May my exploration of faith be a blessing to others.

Saturday, October 31, 2015

The Saints

Catherine of Siena
When consideration conversion from a Protestant religion to Catholicism, you are likely going to have well-meaning people ask you questions about Mary and the Saints. This query--or even warning--likely centers around the concern that the display of images of saints and praying to saints is idolatrous. I believe this misguided concern stems from a lack of understanding. When we as Catholics "pray to" a saint, we are not praying to them instead of praying to God; rather, we are praying for them to intercede for us. Yes, we can and we do pray directly to God. After all the "Our Father"--also known as the Lord's Prayer--is part of our regular observations.

I have always loved the saints, especially Saint Mary Magdalene and Saint Catherine of Siena, so it has been exciting for me to get to know more about them. Still, the first time I heard the "Hail Mary," I found it very confusing. It was at a Catholic rosary service for a friend's mother, who had died. As they repetitively recited the prayer, I didn't really understand it:
Madonna and Child

(Virgin Mary and Jesus)
by Louis Cranach the Elder
"Hail Mary, full of grace, The Lord is with thee. Blessed art thou among women and blessed is the fruit of thy womb, Jesus. Holy Mary, Mother of God, pray for us sinners now and at the hour of our death. Amen."
All I heard was people crying out and not being heard. I misunderstood the meditative consolation of the repetition. More importantly, I did not fully notice the final request: "pray for us."

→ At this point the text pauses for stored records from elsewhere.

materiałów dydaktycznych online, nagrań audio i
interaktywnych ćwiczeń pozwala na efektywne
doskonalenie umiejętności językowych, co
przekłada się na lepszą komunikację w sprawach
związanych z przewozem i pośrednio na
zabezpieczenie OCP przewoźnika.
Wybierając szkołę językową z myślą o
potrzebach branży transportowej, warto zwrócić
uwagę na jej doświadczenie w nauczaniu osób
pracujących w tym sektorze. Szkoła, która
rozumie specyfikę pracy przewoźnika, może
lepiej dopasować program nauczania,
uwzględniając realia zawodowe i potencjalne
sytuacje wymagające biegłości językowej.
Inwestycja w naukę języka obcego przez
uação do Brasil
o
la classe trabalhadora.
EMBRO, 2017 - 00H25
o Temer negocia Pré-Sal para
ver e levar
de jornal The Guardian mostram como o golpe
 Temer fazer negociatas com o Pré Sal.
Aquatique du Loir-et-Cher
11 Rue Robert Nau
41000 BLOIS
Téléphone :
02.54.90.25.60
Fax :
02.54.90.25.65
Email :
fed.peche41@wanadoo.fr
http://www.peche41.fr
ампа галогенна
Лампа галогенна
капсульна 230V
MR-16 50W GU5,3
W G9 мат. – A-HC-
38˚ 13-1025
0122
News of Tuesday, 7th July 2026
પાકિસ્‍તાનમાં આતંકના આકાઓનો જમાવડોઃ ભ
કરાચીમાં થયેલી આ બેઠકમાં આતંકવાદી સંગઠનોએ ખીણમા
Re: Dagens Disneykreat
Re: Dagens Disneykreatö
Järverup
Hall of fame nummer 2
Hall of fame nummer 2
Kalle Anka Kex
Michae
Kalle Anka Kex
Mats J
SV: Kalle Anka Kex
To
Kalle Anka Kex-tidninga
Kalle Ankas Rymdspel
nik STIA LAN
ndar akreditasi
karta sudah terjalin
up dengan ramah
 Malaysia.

Tonight, as my husband and I attended Mass on the eve of All Saints Day (more commonly known as Halloween), we sang the Litany of the Saints. In this observation, the cantor calls out to a list of saints, starting with the Virgin Mary and sorting through the Apostles, early martyrs, and others. After each saint's name is called, the congregation responds, "Pray for us." Tonight, after the list of traditional saints had been recited, the cantor began calling the names of people who had died in our parish over the last year. The first name called was my mother-in-law, who passed away on her birthday just before Christmas. "Helen Ciucevich," the cantor sang. "Pray for us," the whole congregation responded. It took me by surprise. I slumped back in the pew and quietly cried as they continued to call upon the others we had "lost."

It is the power of this moment that is so comforting. Helen is not "lost" to us; she is still a part of our lives and of our family in Christ. Just as my own Protestant mother sometimes talks to her own departed mother, we all can still talk to Helen and to the saints. My prayer tonight for Helen to pray for me and for us is really no different than when my mother says, "Mama, help me get through this," on a difficult day.

Most Protestants believe in everlasting life and the idea that the children of God all become "saints." If I can ask my living brothers and sisters to pray for me, then I should also be able to ask the same thing from those who have passed on.

And, just as I can look to others in our Christian family as role models and sources of inspiration, so too can I examine the lives and works of those who are no longer on this Earth; whether they have been canonized by the Church or not.  As our pastor said during his homily tonight, "the saints are not  perfect," they were human, after all, but if I can draw strength, or courage, or learn how to be more loving, more faithful and more gracious from their example, why would I not wish to do that.

And, if they and others will pray for me, I will humbly accept any help I can get.